### Task description
Output exactly the lines of the listing below that run from the line with "Tutu drastu zdźělić" through the line with "1,000 handpicked wines". No pictures.

### Entries provided
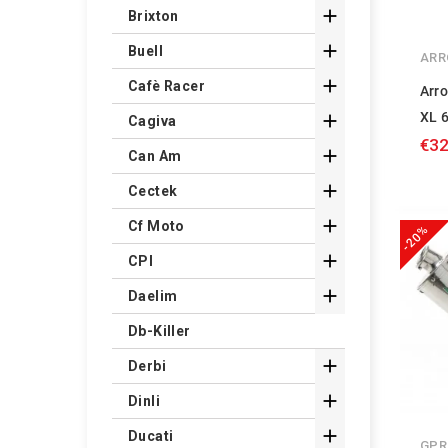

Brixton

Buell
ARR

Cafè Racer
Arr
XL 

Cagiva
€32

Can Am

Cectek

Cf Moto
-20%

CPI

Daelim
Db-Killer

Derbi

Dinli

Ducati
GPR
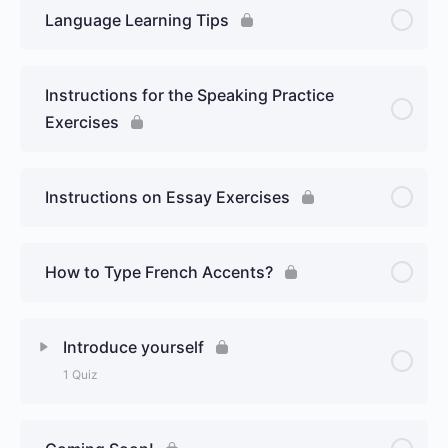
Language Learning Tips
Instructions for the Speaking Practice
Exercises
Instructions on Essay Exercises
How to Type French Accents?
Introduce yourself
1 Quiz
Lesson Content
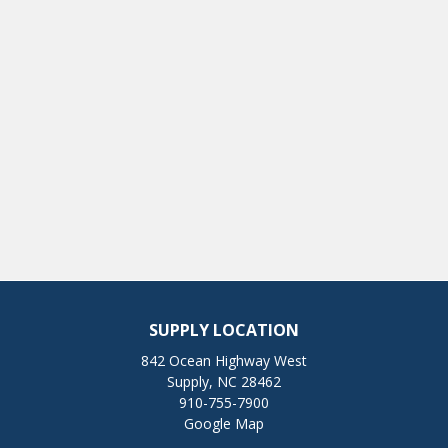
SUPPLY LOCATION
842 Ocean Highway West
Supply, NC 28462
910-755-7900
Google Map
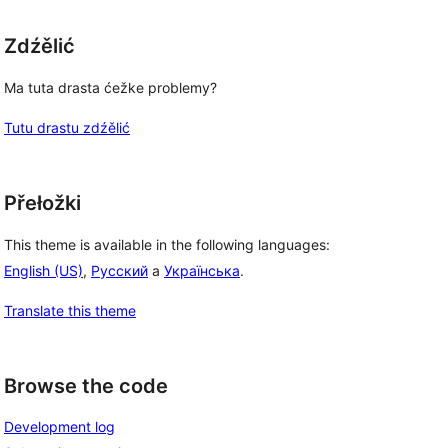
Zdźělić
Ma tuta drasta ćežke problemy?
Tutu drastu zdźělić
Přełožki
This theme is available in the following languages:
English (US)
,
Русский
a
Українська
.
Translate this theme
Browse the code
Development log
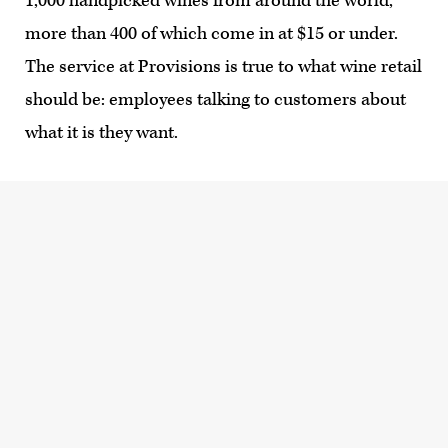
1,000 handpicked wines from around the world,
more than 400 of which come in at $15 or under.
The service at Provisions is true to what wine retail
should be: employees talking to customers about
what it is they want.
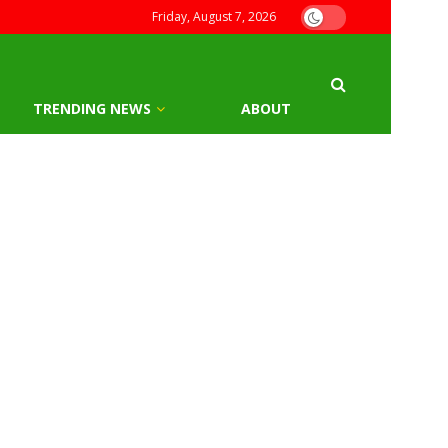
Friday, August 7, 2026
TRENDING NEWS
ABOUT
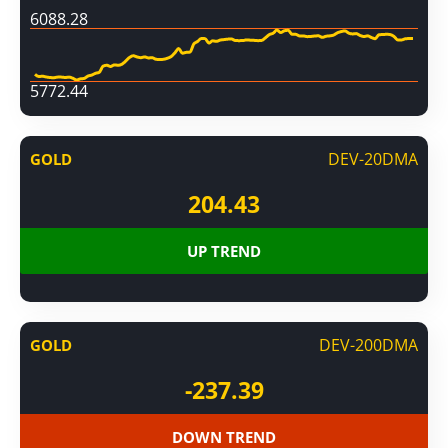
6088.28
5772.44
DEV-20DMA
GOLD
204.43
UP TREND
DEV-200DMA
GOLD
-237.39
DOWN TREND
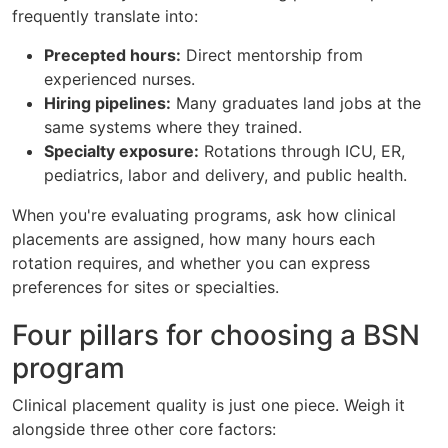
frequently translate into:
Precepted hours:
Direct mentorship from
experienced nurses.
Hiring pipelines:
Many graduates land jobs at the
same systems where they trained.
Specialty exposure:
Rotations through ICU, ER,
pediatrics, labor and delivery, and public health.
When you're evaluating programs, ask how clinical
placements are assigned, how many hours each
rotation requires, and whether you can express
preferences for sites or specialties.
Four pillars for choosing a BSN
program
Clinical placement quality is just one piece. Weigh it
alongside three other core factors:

### Final answer
Tutu drastu zdźělić
Přełožki
This theme is available in the following languages:
English (US)
,
Русский
a
Українська
.
Translate this theme
Browse the code
Development log
1,000 handpicked wines from around the world,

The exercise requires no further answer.